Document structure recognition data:
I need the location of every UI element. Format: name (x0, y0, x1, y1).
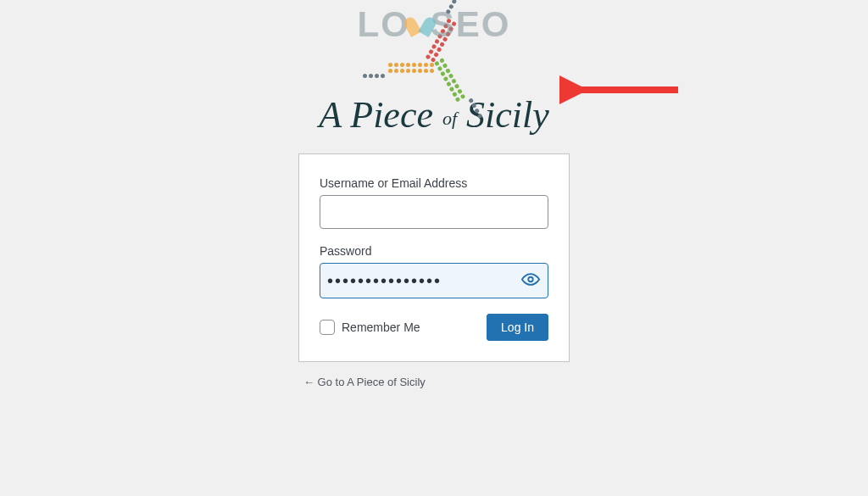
eye-icon (521, 270, 540, 289)
remember-me-text: Remember Me (342, 320, 420, 334)
username-group: Username or Email Address (320, 176, 548, 229)
watermark-left: LO (357, 4, 409, 45)
remember-me-label[interactable]: Remember Me (320, 320, 420, 335)
username-label: Username or Email Address (320, 176, 548, 190)
password-label: Password (320, 244, 548, 258)
password-group: Password (320, 244, 548, 298)
logo-area: LO SEO A Piece of Sicily (0, 0, 868, 137)
username-input[interactable] (320, 195, 548, 229)
back-link-area: ← Go to A Piece of Sicily (298, 374, 570, 389)
toggle-password-visibility-button[interactable] (516, 265, 545, 297)
brand-prefix: A (319, 94, 350, 136)
login-button[interactable]: Log In (487, 314, 548, 341)
back-to-site-link[interactable]: ← Go to A Piece of Sicily (303, 376, 426, 388)
form-footer: Remember Me Log In (320, 314, 548, 341)
svg-point-2 (528, 277, 533, 282)
annotation-arrow-icon (559, 75, 687, 105)
password-input[interactable] (320, 263, 548, 298)
remember-me-checkbox[interactable] (320, 320, 335, 335)
heart-icon (409, 13, 432, 36)
login-form: Username or Email Address Password Remem… (298, 153, 570, 362)
watermark-text: LO SEO (357, 4, 510, 45)
watermark-right: SEO (431, 4, 511, 45)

> Try it
Filter the records for the word "Address" and show every line that has it.

> Final answer
username-group: Username or Email Address (320, 176, 548, 229)
username-label: Username or Email Address (320, 176, 548, 190)
login-form: Username or Email Address Password Remem… (298, 153, 570, 362)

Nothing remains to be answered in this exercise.